O ano de 2025 se consolidou como o mais sombrio para a liberdade de imprensa globalmente, com o Comitê para a Proteção de Jornalistas (CPJ) registrando um número recorde de 129 mortes de jornalistas e profissionais da mídia. Essa cifra alarmante representa um aumento significativo em relação aos anos anteriores e lança uma sombra sobre o papel vital que a imprensa desempenha em informar o público, especialmente em tempos de crise e conflito. A magnitude dessa perda não se mede apenas pelos números, mas pelo silenciamento de vozes e pela interrupção do fluxo de informação essencial para a democracia e a responsabilização dos poderes.

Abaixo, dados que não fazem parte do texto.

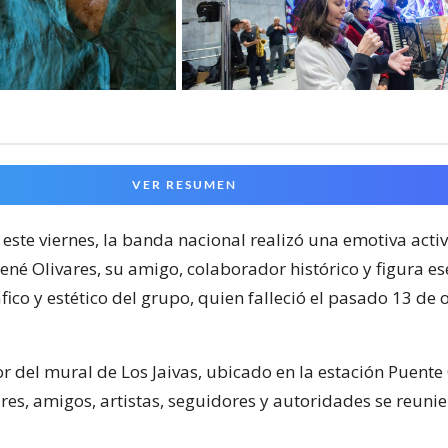
VER RESUMEN
 este viernes, la banda nacional realizó una emotiva acti
né Olivares, su amigo, colaborador histórico y figura ese
fico y estético del grupo, quien falleció el pasado 13 de 
or del mural de Los Jaivas, ubicado en la estación Puente 
res, amigos, artistas, seguidores y autoridades se reuni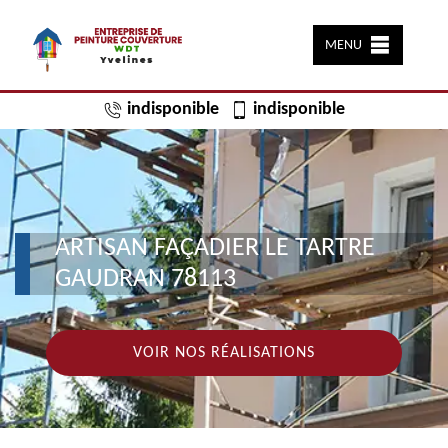
MENU
indisponible
indisponible
ARTISAN FAÇADIER LE TARTRE
GAUDRAN 78113
VOIR NOS RÉALISATIONS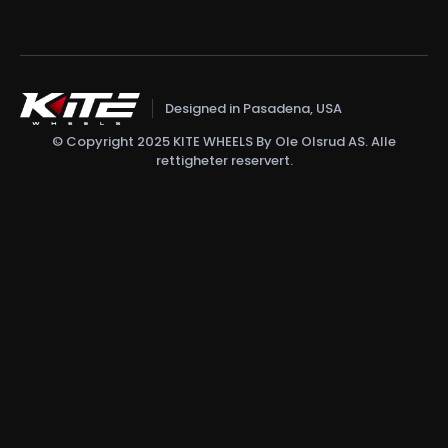
Designed in Pasadena, USA
© Copyright 2025 KITE WHEELS By Ole Olsrud AS. Alle
rettigheter reservert.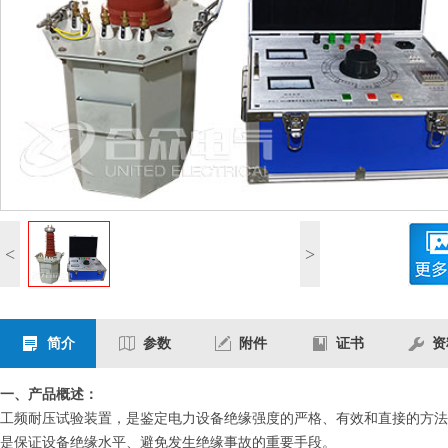
<
>
简介
参数
附件
证书
资
一、产品概述：
工频耐压试验装置，是鉴定电力设备绝缘强度的严格、有效和直接的方法
是保证设备绝缘水平、避免发生绝缘事故的重要手段。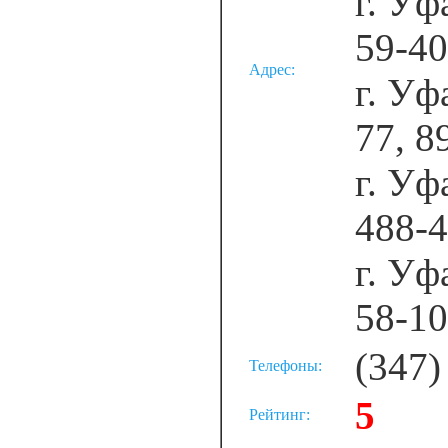
г. Уф
59-40
Адрес:
г. Уф
77, 
г. Уф
488-4
г. Уф
58-10
(347)
Телефоны:
5
Рейтинг:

Um dos pontos mais críticos do relatório do CPJ é a atribuição de uma parcela avassaladora dessas mortes a ações militares de Israel. Segundo a organização, aproximadamente dois terços dos jornalistas assassinados em 2025 foram vítimas de ataques relacionados às operações israelenses. Essa constatação não é apenas uma estatística, mas um alerta grave sobre as condições de trabalho e a segurança dos repórteres que cobrem conflitos na região. A morte de profissionais que buscam documentar a realidade, mesmo que dolorosa, representa um ataque direto à transparência e ao direito à informação, configurando um cenário preocupante para o exercício do jornalismo em áreas de tensão.

O relatório do CPJ também destaca o contexto em que essas mortes ocorreram, enfatizando a natureza indiscriminada de muitos ataques e a falta de responsabilização. A organização tem instado repetidamente governos e forças militares a investigarem rigorosamente todas as mortes de jornalistas e a garantirem que os responsáveis sejam levados à justiça. No entanto, a impunidade parece ser uma constante em muitos desses casos, o que pode encorajar mais violência contra a imprensa e minar a confiança nas instituições de segurança e justiça.

A situação atual exige uma resposta internacional firme e coordenada. Organismos internacionais, governos e a sociedade civil precisam unir forças para proteger os jornalistas, garantir sua segurança e combater a impunidade. A liberdade de imprensa não é um luxo, mas um pilar fundamental de qualquer sociedade livre e democrática. O recorde de mortes em 2025 serve como um doloroso lembrete da fragilidade dessa liberdade e da importância de defendê-la incansavelmente, garantindo que histórias importantes possam ser contadas e que a verdade prevaleça, mesmo diante de imensos perigos.